L'attività in questione deve essere rivolta all'individuazione di quelle situazioni di pericolo per le
persone e l'identificazione degli interventi più urgenti da compiere.
In seguito all'emanazione dell'Ordinanza di Protezione Civile del 12 settembre 2000, n. 3081,
l'Ufficio compartimentale di Catanzaro del Servizio Idrografico e Mareografico Nazionale, costituisce il
Centro Funzionale della Calabria.
Nel febbraio del 2004, è stata emanato un Decreto del Presidente del Consiglio dei Ministri,
"Indirizzi operativi per la gestione organizzativa e funzionale del sistema di allertamento nazionale e regionale per il
rischio idrogeologico e idraulico ai fini della Protezione Civile", il cui scopo è fornire le indicazioni per rendere
più efficiente il sistema di allertamento nazionale, da intendere come l'insieme delle azioni, degli
strumenti e delle strutture che hanno la funzione di "campanello d'allarme", cioè segnalare l'approssimarsi
di condizioni meteorologiche avverse e tali da poter mettere a rischio la popolazione o le infrastrutture
di un determinato territorio.
Come già stabilito dal Decreto Legislativo n. 112/1998 e dal D.P.C.M. in esame, le modalità di
allertamento del sistema di Protezione Civile nell'ambito del territorio regionale, devono essere
predisposte dalle Regioni.
I compiti che i Centri Funzionali devono svolgere consistono essenzialmente nell'acquisire i dati rilevati
dalla rete meteo-idropluviometrica e i dati territoriali di pioggia, livelli idrici e quelli derivanti dal
monitoraggio delle frane, seguire l'approssimarsi e l'evolvere della situazione meteorologica che può dar
origine a precipitazioni tali da determinare situazioni di dissesto idrogeologico gravose per il territorio e
la popolazione.
La rete dei Centri Funzionali, pertanto, deve essere organizzata in modo da gestire sia la fase di
previsione di fenomeni meteorologici e/o di dissesto, sia quella di sorveglianza e monitoraggio, che ha
lo scopo di accertare in maniera oggettiva la situazione prevista o di aggiornarla in funzione
dell'evoluzione dell'evento in atto. In tale fase, pertanto, vengono raccolti e concentrati presso ciascun
Centro Funzionale i dati rilevati dai vari strumenti e relativi all'evento in atto, nonché le notizie raccolte
localmente, senza l'ausilio di strumenti, ma attraverso un esame esclusivamente visivo della zona in
esame, da personale opportunamente istruito.
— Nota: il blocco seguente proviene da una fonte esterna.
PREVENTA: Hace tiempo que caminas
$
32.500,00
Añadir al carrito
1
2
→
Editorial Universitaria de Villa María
La raccolta delle notizie in sito, secondo il D.P.C.M. in esame, dovrebbe essere affidata ai Presidi
territoriali idrogeologici e idraulici, a cui, nelle Regioni in cui non si sia già provveduto, si affida il
servizio di Piena e pronto intervento idraulico, disciplinato dal R.D. n. 523/1904 e dal R.D. n.
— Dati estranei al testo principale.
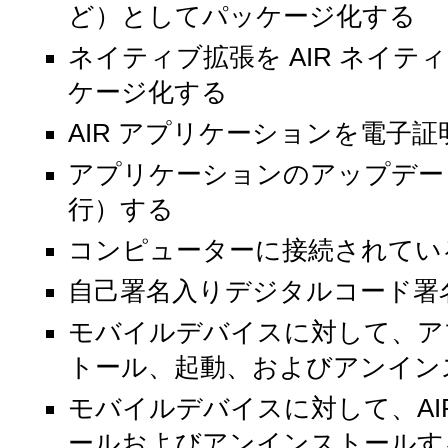
ど）としてパッケージ化する
ネイティブ拡張を AIR ネイテ
ケージ化する
AIR アプリケーションを電子
アプリケーションのアップデー
行）する
コンピューターに接続されてい
自己署名入りデジタルコード署
モバイルデバイスに対して、ア
トール、起動、およびアンイン
モバイルデバイスに対して、AI
ールおよびアンインストールす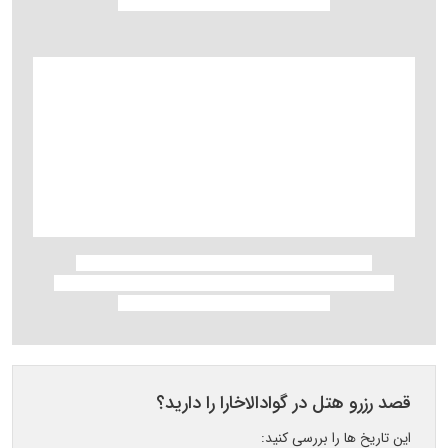
قصد رزرو هتل در گوادالاخارا را دارید؟
این تاریخ ها را بررسی کنید: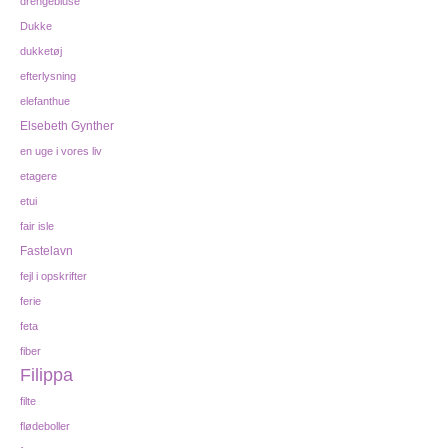
drengebluse
Dukke
dukketøj
efterlysning
elefanthue
Elsebeth Gynther
en uge i vores liv
etagere
etui
fair isle
Fastelavn
fejl i opskrifter
ferie
feta
fiber
Filippa
filte
flødeboller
2669/1937, da espletare per i tronchi fluviali di prima e seconda categoria e per tutte le situazioni
dell'intero reticolo idrografico per le quali siano state accertate condizioni critiche e possibili rischi. Le
attività che complessivamente dovranno essere svolte dal Presidio territoriale, che allo scopo sarà
organizzato ed esteso alle aree a rischio idrogeologico ed idraulico molto elevato di pertinenza del
reticolo idrografico, sono:
? rilevamento, a scadenze prestabilite, dei livelli idrici del corso d'acqua al fine di rilevare il livello
di criticità in atto;
? osservazione e controllo delle arginature eventualmente presenti, perlustrazione delle aree
potenzialmente inondabili con particolare attenzione ai punti idraulicamente critici e definiti in
sede preventiva, anche al fine di riscontrare eventuali impedimenti al regolare deflusso delle
acque;
? pronto intervento idraulico (R.D. n. 523/1904) e primi interventi urgenti (Legge n. 225/1992),
quali la rimozione di ostacoli, anche causati da frane (da ciò deriva la necessità di estendere il
servizio di Piena e di pronto intervento anche alle aree a rischio idrogeologico elevato e molto
elevato di pertinenza del reticolo idrografico), accumuli e detriti, che possono costituire
impedimenti al rapido deflusso del corso d'acqua in piena, il controllo degli argini e la messa in
sicurezza delle opere idrauliche danneggiate.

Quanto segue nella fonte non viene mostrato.